Bridget Phillipson Labour Member of Parliament for Houghton and Sunderland South
I suspect it will be months before we have anything more than a fairly broadbrush understanding of what happened in last week’s election, and while the results did not surprise me, the points I really want to make are about the immediate pitfalls to avoid rather than the longer term course to chart.
The most important is that we should be learning from the winners, not repeating our own mistakes on the grounds that we didn’t make them thoroughly enough. We have rightly heard a good deal already about our need to be more in tune with the communities we seek to represent. In the sense that we should be deeply alarmed that what was founded as the party of working people seems to be going backwards at election after election among too many people engaged in routine occupations, I agree. But I am sceptical of what some of this rhetoric might mean in practice.
We should tread with a great deal of care in talking of the working class as one homogeneous group, and with a degree of humility where we listen rather than lecture. And at the other end of the internal spectrum, the recent focus on spending the party’s scarce resources on “community organising” rather than on winning elections seems to have done us few favours. Not only does it not help us win, it isn’t how the Tories beat us.
They beat us by having a leader who despite his vices consistently outpolled ours. They had a message discipline which contrasted powerfully with our regular changes of strapline. They not only held focus groups and commissioned polling, but paid attention to them. They had a manifesto which was nebulous, but avoided long lists of all-too costable policies. They did not win seats by organising rallies, waving placards, or going door-to-door telling electors they were wrong, a form of campaigning apparently called “having persuasive conversations”. There are no routes to victory that don’t involve having a good leader, a believable policy offer, and a competent campaign.
Second, with a leadership campaign in the offing, a word of caution. Labour members have a fascination with people’s backgrounds and personal journeys which reflects the sorts of social narratives we find uplifting. But after two election victories by Old Etonians in five years, we have to face reality: the public are demonstrably less interested in where people came from than in where they are going. They care whether people look as if they can do the job, not whether they embody a heartwarming story.
Johnson’s victory, like that of Blair in my childhood, reminds us that to win over voters who are less socially liberal than Labour today but more economically left-wing than the Tories, we don’t have to impersonate them. We have to convince them. We failed because Jeremy was unable to convince people that he understood them, or was in touch with their concerns, or was competent to deliver for them.
Lastly, as a party and a movement we need to look not just at the policies — whether they were right or not, whether there were too many of them or not — but at the framing. Like social democrats across the world, we keep getting beaten.

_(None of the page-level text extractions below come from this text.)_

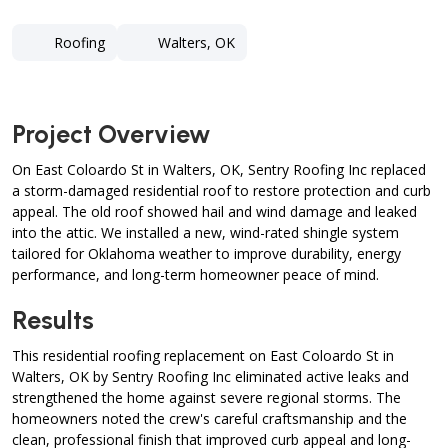
Roofing
Walters, OK
Project Overview
On East Coloardo St in Walters, OK, Sentry Roofing Inc replaced
a storm-damaged residential roof to restore protection and curb
appeal. The old roof showed hail and wind damage and leaked
into the attic. We installed a new, wind-rated shingle system
tailored for Oklahoma weather to improve durability, energy
performance, and long-term homeowner peace of mind.
Results
This residential roofing replacement on East Coloardo St in
Walters, OK by Sentry Roofing Inc eliminated active leaks and
strengthened the home against severe regional storms. The
homeowners noted the crew's careful craftsmanship and the
clean, professional finish that improved curb appeal and long-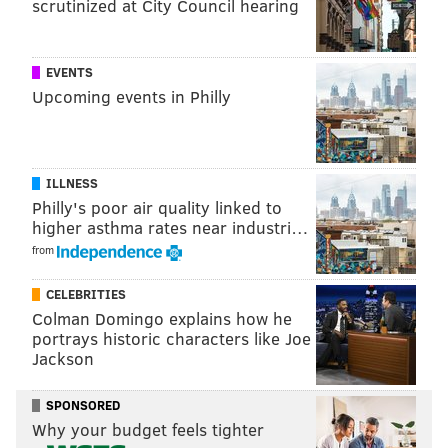
Philadelphia may not be expected to see record
scrutinized at City Council hearing
snowfall this winter — certainly nothing quite like the
blizzard that famously slammed the region
nearly 30
EVENTS
years ago — but for Philly residents yearning to walk
Upcoming events in Philly
through the city’s snow-covered streets or sled down
the Art Museum steps, any sign of snowflakes will be
well worth the wait.
ILLNESS
Philly's poor air quality linked to
higher asthma rates near industri…
JOHN PAUL TITLOW
from
PhillyVoice Staff
johnpaul@phillyvoice.com
CELEBRITIES
Colman Domingo explains how he
READ MORE
WEATHER
SNOW
PHILADELPHIA
SNOWSTORM
portrays historic characters like Joe
Jackson
NATIONAL WEATHER SERVICE
SPONSORED
Why your budget feels tighter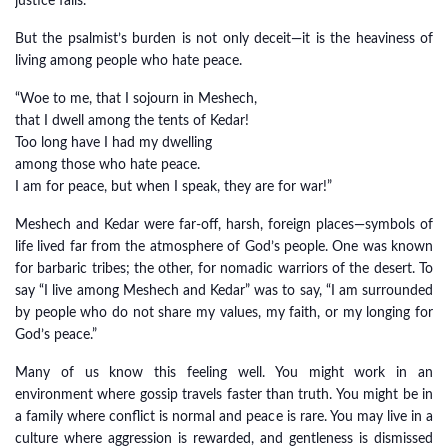
justice fails.
But the psalmist’s burden is not only deceit—it is the heaviness of
living among people who hate peace.
“Woe to me, that I sojourn in Meshech,
that I dwell among the tents of Kedar!
Too long have I had my dwelling
among those who hate peace.
I am for peace, but when I speak, they are for war!”
Meshech and Kedar were far-off, harsh, foreign places—symbols of
life lived far from the atmosphere of God’s people. One was known
for barbaric tribes; the other, for nomadic warriors of the desert. To
say “I live among Meshech and Kedar” was to say, “I am surrounded
by people who do not share my values, my faith, or my longing for
God’s peace.”
Many of us know this feeling well. You might work in an
environment where gossip travels faster than truth. You might be in
a family where conflict is normal and peace is rare. You may live in a
culture where aggression is rewarded, and gentleness is dismissed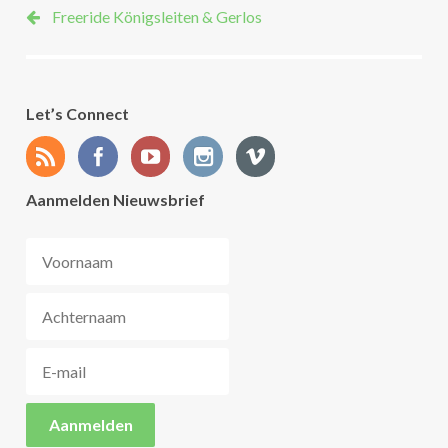
Freeride Königsleiten & Gerlos
Let’s Connect
Aanmelden Nieuwsbrief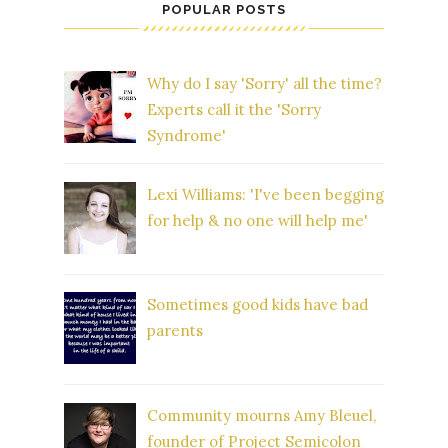
POPULAR POSTS
Why do I say 'Sorry' all the time?
Experts call it the 'Sorry
Syndrome'
Lexi Williams: 'I've been begging
for help & no one will help me'
Sometimes good kids have bad
parents
Community mourns Amy Bleuel,
founder of Project Semicolon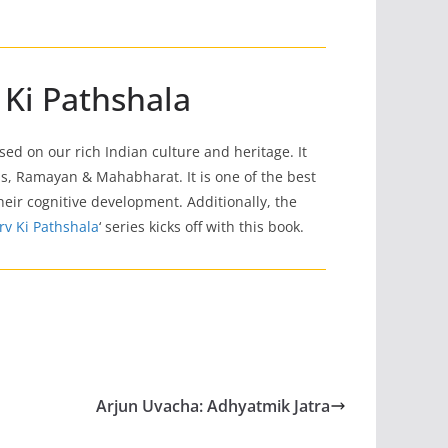
 Ki Pathshala
based on our rich Indian culture and heritage. It
s, Ramayan & Mahabharat. It is one of the best
 their cognitive development. Additionally, the
rv Ki Pathshala
‘ series kicks off with this book.
Arjun Uvacha: Adhyatmik Jatra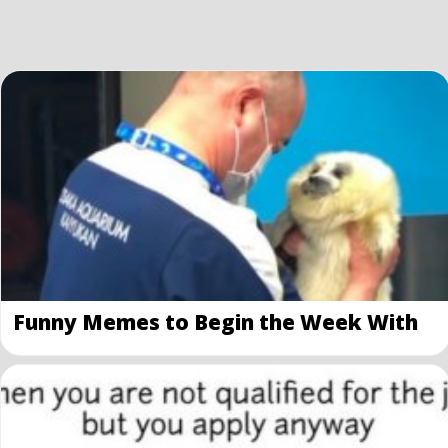
Funny Memes to Begin the Week With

The right, again and again, whips up fears of migrant workers and foreign powers, then offers a future of promised security against these supposed threats: at the same time leaving jobs, healthcare and services to the vagaries of the market.
In a world of economic uncertainty and insecurity, where industries vanish within a decade, we are failing to communicate the promise of social democracy — a state that enables and secures — in a way that gets through to people. And this at a time when our message should have greater resonance than ever before. That is a challenge for social democrats everywhere. We need to rise to it, and not hope that one more heave with a leader who isn’t up to it, running a chaotic campaign for a self-indulgent policy platform, will be enough.
We need to come to terms with our own failure, and what it will mean for our country and our party if we don’t turn this around.